I opened my mouth to explain but Miranda was no longer listening to me. She was staring out the window, open-mouthed, as a long procession of police cars flew through the parking lot outside, coming out of the village.
“What’s going on?” she asked.
“I’m generally the last to know.” I watched the cars pull out onto the main highway. In the back of one car, the shadow of a figure could be seen. It was impossible to tell who it might have been, but the sinking feeling in my stomach told me I already knew. And that I’d been wrong again—about everything. The car followed the others out to the main highway and disappeared, and my heart squeezed painfully.
“Holy cow,” Miranda said under her breath. “That was some kind of serious show of force right there.”
I turned to look at her. “I don’t think that means what you think it means.”
“Whatever.” She was still staring out at where the procession of black and whites had been. “Do you think that was…?”

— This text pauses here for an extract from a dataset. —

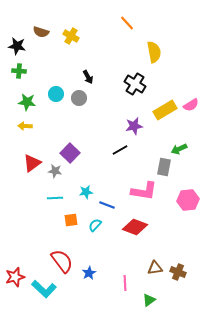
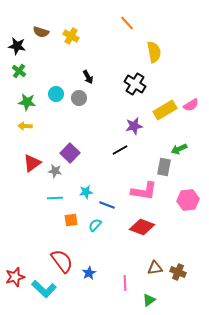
green cross: rotated 32 degrees clockwise
red diamond: moved 7 px right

“I don’t know,” I said. “I hope not.”
The rest of my shift was painful. Everything I thought I’d decided, everything I thought I knew about Connor—could I really have been that wrong? I wasn’t surprised. I’d been wildly off base before, after all. But if that really had been Connor in that car, that meant the police had found enough evidence to arrest him. And if that was the case, then I hadn’t only been wrong, I’d been stupid. I’d been alone with Connor several times. I’d sought him out at his house. I’d ignored every warning anyone had given me.
That night I fell into an exhausted sleep, unsure about everything from what my life was going to become to whether my brother would be a part of it. And I was most unsure about Connor. Could I have really been so wrong about him? My heart said no, but I couldn’t stop seeing that form in the back of the police car. Had it been him? My head told me I was a horrible judge of people.